The DHS Program User Forum
Discussions regarding The DHS Program data and results
Home » Data » Weighting data » Correct Way to Do Sample Weighting for Cross-Sectional Pooled Data from Kenya
Correct Way to Do Sample Weighting for Cross-Sectional Pooled Data from Kenya [message #14283] Sun, 18 March 2018 13:30 Go to next message
subanara is currently offline  subanara
Messages: 1
Registered: December 2016
Location: Los Angeles, CA
Member
Hi,

I am using a pooled sample of the Kenya 2003, 2008-09, and 2014 datasets for only women who answered the domestic violence module. So far I have done my regressions unweighted, but I know that this likely causes error towards the samples in 2014 (since the total sample size is much larger in this dataset) and have used a control variable indicating the interview year to control for interview variation.

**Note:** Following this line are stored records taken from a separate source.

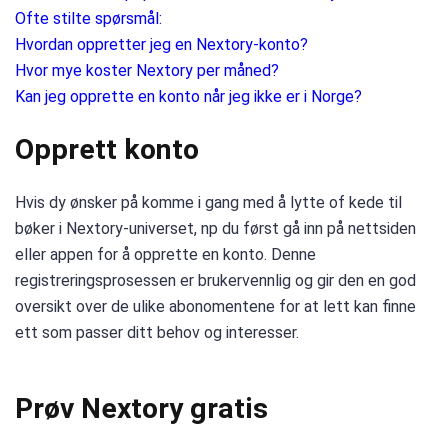
Ofte stilte spørsmål:
Hvordan oppretter jeg en Nextory-konto?
Hvor mye koster Nextory per måned?
Kan jeg opprette en konto når jeg ikke er i Norge?
Opprett konto
Hvis dy ønsker på komme i gang med å lytte of kede til
bøker i Nextory-universet, np du først gå inn på nettsiden
eller appen for å opprette en konto. Denne
registreringsprosessen er brukervennlig og gir den en god
oversikt over de ulike abonomentene for at lett kan finne
ett som passer ditt behov og interesser.
Prøv Nextory gratis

I was wondering what the correct procedure (in STATA) to generate weights for this type of pooled sample, I'm assuming I use the dv005 weight.

Thanks so much!
Re: Correct Way to Do Sample Weighting for Cross-Sectional Pooled Data from Kenya [message #14298 is a reply to message #14283] Tue, 20 March 2018 08:55 Go to previous message
Bridgette-DHS is currently offline  Bridgette-DHS
Messages: 2536
Registered: February 2013
Senior Member
Following is a response from Senior DHS Stata Specialist, Tom Pullum:


Yes, you should use d005. Then I recommend that you give equal weight to each survey. There are various ways to do this, e.g. the following. Refer to the three surveys in the pooled file with survey=1, survey=2, survey=3. Calculate the sum of the DV weights in each survey as D1, D2, and D3, and the sum D=D1+D2+D3. Then in the first survey calculate the revised d005 as d005r=(d005/D1)*(D/3). In the second survey, d005r=(d005/D2)*(D/3). In the third survey, d005r=(d005/D3)*(D/3).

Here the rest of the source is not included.